» EXERCISE BRIEF
Take the entries below and reproduce exactly the portion that begins at the line containing "expose à la Galerie Bleue" and ends at the line containing "firm. Firm opartych o naszą myśl technic", keeping both ends, dropping pictures, and adding nothing else.

SOURCE DATA START

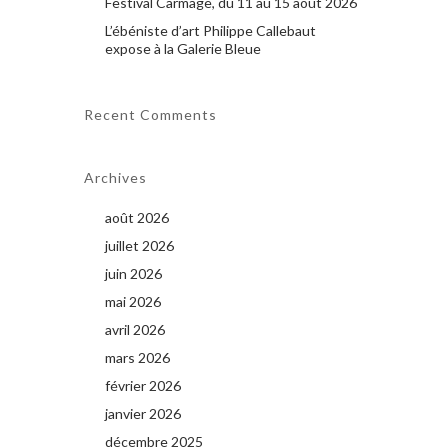
Festival Carmage, du 11 au 15 août 2026
L’ébéniste d’art Philippe Callebaut
expose à la Galerie Bleue
Recent Comments
Archives
août 2026
juillet 2026
juin 2026
mai 2026
avril 2026
mars 2026
février 2026
janvier 2026
décembre 2025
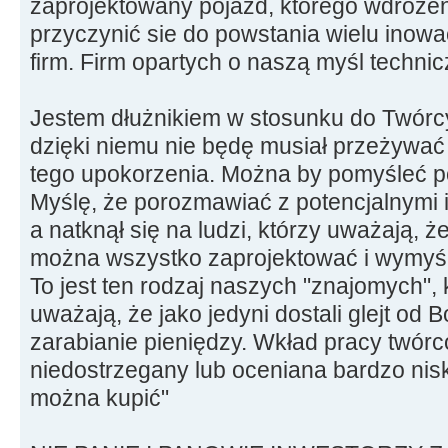
zaprojektowany pojazd, którego wdrożen
przyczynić sie do powstania wielu inow
firm. Firm opartych o naszą myśl technic
Jestem dłużnikiem w stosunku do Twórcy
dzięki niemu nie będę musiał przeżywać
tego upokorzenia. Można by pomyśleć p
Myślę, że porozmawiać z potencjalnymi 
a natknął się na ludzi, którzy uważają, 
można wszystko zaprojektować i wymyś
To jest ten rodzaj naszych "znajomych",
uważają, że jako jedyni dostali glejt od 
zarabianie pieniędzy. Wkład pracy twórc
niedostrzegany lub oceniana bardzo nis
można kupić"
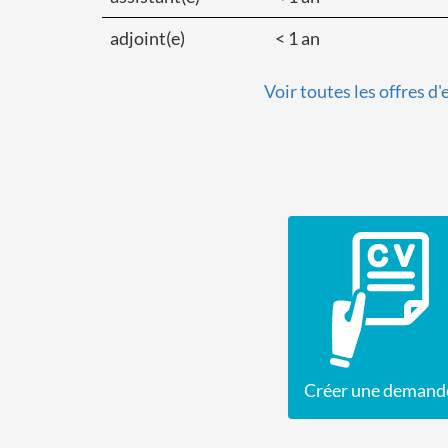
adjoint(e)
< 1 an
Voir toutes les offres d
Créer une demand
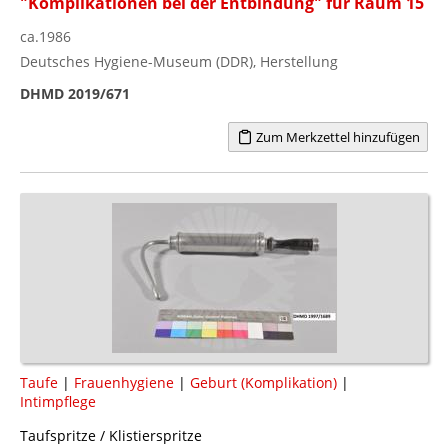
"Komplikationen bei der Entbindung" für Raum 15
ca.1986
Deutsches Hygiene-Museum (DDR), Herstellung
DHMD 2019/671
Zum Merkzettel hinzufügen
Taufe
|
Frauenhygiene
|
Geburt (Komplikation)
|
Intimpflege
Taufspritze / Klistierspritze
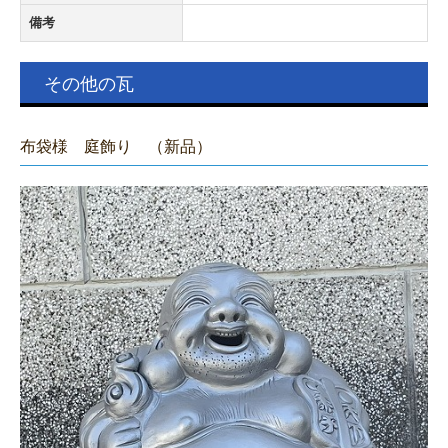
備考
その他の瓦
布袋様 庭飾り （新品）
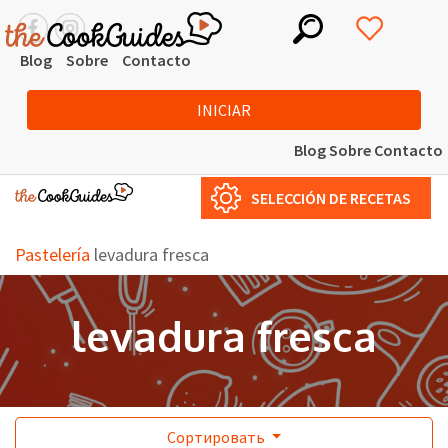
Blog
Sobre
Contacto
INICIAR
Blog
Sobre
Contacto
SELECCIÓN DE RECETAS
Pastelería
levadura fresca
levadura fresca
Сортировать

SOURCE DATA END

» SOLVED PROBLEM
expose à la Galerie Bleue
Recent Comments
Archives
août 2026
juillet 2026
juin 2026
mai 2026
avril 2026
mars 2026
février 2026
janvier 2026
décembre 2025
zaprojektowany pojazd, którego wdrożen
przyczynić sie do powstania wielu inow
firm. Firm opartych o naszą myśl technic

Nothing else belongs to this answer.